Manajer Humas KAI Daop 2 Bandung, Kuswardojo, mengimbau seluruh pelanggan untuk selalu memeriksa kembali barang bawaan mereka. Pengecekan ini penting dilakukan sebelum turun dari kereta maupun saat meninggalkan area stasiun guna mencegah terjadinya kehilangan barang.

Nilai Fantastis Barang Tertinggal dan Kategorinya

Dari total 1.479 barang yang berhasil diamankan oleh KAI Daop 2 Bandung, nilai estimasinya mencapai hampir Rp900 juta. Angka ini mencerminkan tingginya frekuensi dan nilai barang yang ditinggalkan oleh penumpang di berbagai lokasi.

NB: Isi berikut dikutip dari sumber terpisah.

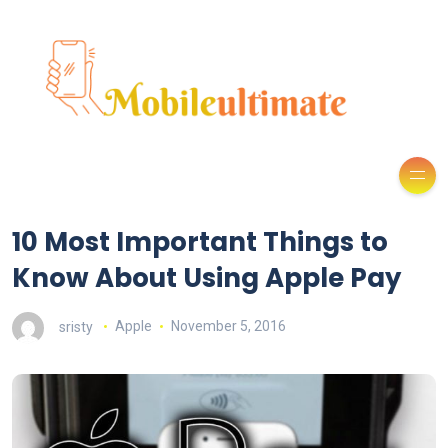
10 Most Important Things to
Know About Using Apple Pay
sristy
Apple
November 5, 2016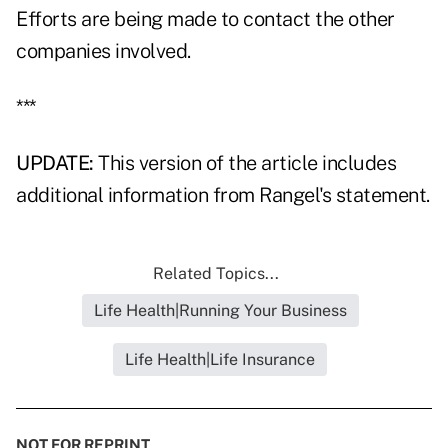
Efforts are being made to contact the other
companies involved.
***
UPDATE:
This version of the article includes
additional information from Rangel's statement.
Related Topics...
Life Health|Running Your Business
Life Health|Life Insurance
NOT FOR REPRINT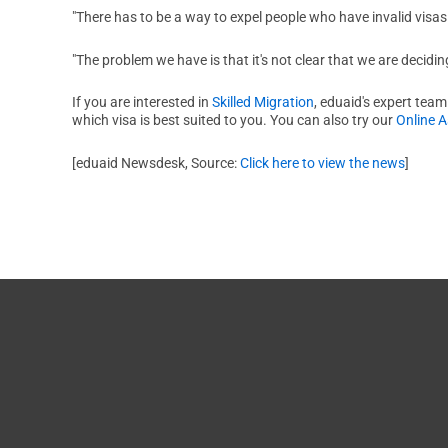
"There has to be a way to expel people who have invalid visas i
"The problem we have is that it's not clear that we are deciding
If you are interested in
Skilled Migration
, eduaid's expert team
which visa is best suited to you. You can also try our
Online 
[eduaid Newsdesk, Source:
Click here to view the news
]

Kuswardojo merinci bahwa dari ribuan barang tersebut, terdapat 527 unit barang berharga. Kategori barang berharga ini meliputi telepon seluler, laptop, uang tunai, hingga perhiasan, yang tentunya memiliki nilai ekonomi tinggi bagi pemiliknya.

Sementara itu, sisanya terdiri dari 926 barang biasa, seperti pakaian, helm, serta perlengkapan pribadi lainnya. Selain itu, ada juga 16 barang berupa makanan yang turut ditemukan oleh petugas di lingkungan KAI Daop 2 Bandung.

Sistem Lost and Found yang diterapkan oleh KAI berperan vital dalam upaya pengamanan dan pengembalian barang-barang ini. Keberadaan sistem ini membantu memastikan bahwa barang-barang yang tertinggal dapat didata dan disimpan dengan baik.

Prosedur Penanganan Barang Tertinggal KAI Bandung

Kuswardojo menjelaskan bahwa seluruh barang temuan didata dan disimpan sesuai dengan prosedur penanganan yang telah ditetapkan oleh KAI. Prosedur ini dirancang agar profesional, cepat, dan akuntabel, menjamin transparansi dalam setiap prosesnya.

Tujuan utama dari prosedur ini adalah untuk memastikan barang dapat kembali ke tangan pemiliknya setelah melalui proses verifikasi kepemilikan yang ketat. Verifikasi ini penting untuk menghindari penyerahan barang kepada pihak yang tidak berhak.

Meskipun KAI berupaya semaksimal mungkin untuk mengembalikan setiap barang yang ditemukan, kewaspadaan pelanggan tetap menjadi faktor utama. Penumpang diimbau untuk meluangkan waktu sejenak memastikan tidak ada barang tertinggal di rak bagasi, di bawah tempat duduk, maupun di area sekitar tempat duduk.

Penumpang yang merasa kehilangan barang dapat segera melapor ke petugas stasiun terdekat. Alternatif lain adalah menghubungi Contact Center KAI di nomor 121 untuk mendapatkan bantuan lebih lanjut terkait barang tertinggal mereka.

Regulasi Penyimpanan dan Nasib Barang yang Tidak Diambil

KAI Daop 2 Bandung memiliki regulasi terkait batas waktu penyimpanan barang temuan. Barang berupa makanan mudah basi hanya disimpan selama 1x24 jam, sedangkan makanan kering dapat disimpan hingga 7x24 jam.

Untuk barang biasa, seperti pakaian atau helm, masa simpannya adalah 1 bulan. Sementara itu, barang berharga seperti telepon seluler atau perhiasan memiliki masa simpan yang lebih lama, yaitu hingga 3 bulan.

Jika barang melewati batas waktu penyimpanan dan tidak diambil oleh pemiliknya, akan ada tindakan lebih lanjut. Barang berupa makanan akan dimusnahkan untuk alasan kebersihan dan keamanan.

Barang biasa yang tidak diambil akan disalurkan ke lembaga sosial yang membutuhkan. Sedangkan barang berharga yang tidak diklaim akan diserahkan kepada pihak kepolisian untuk penanganan lebih lanjut sesuai hukum yang berlaku.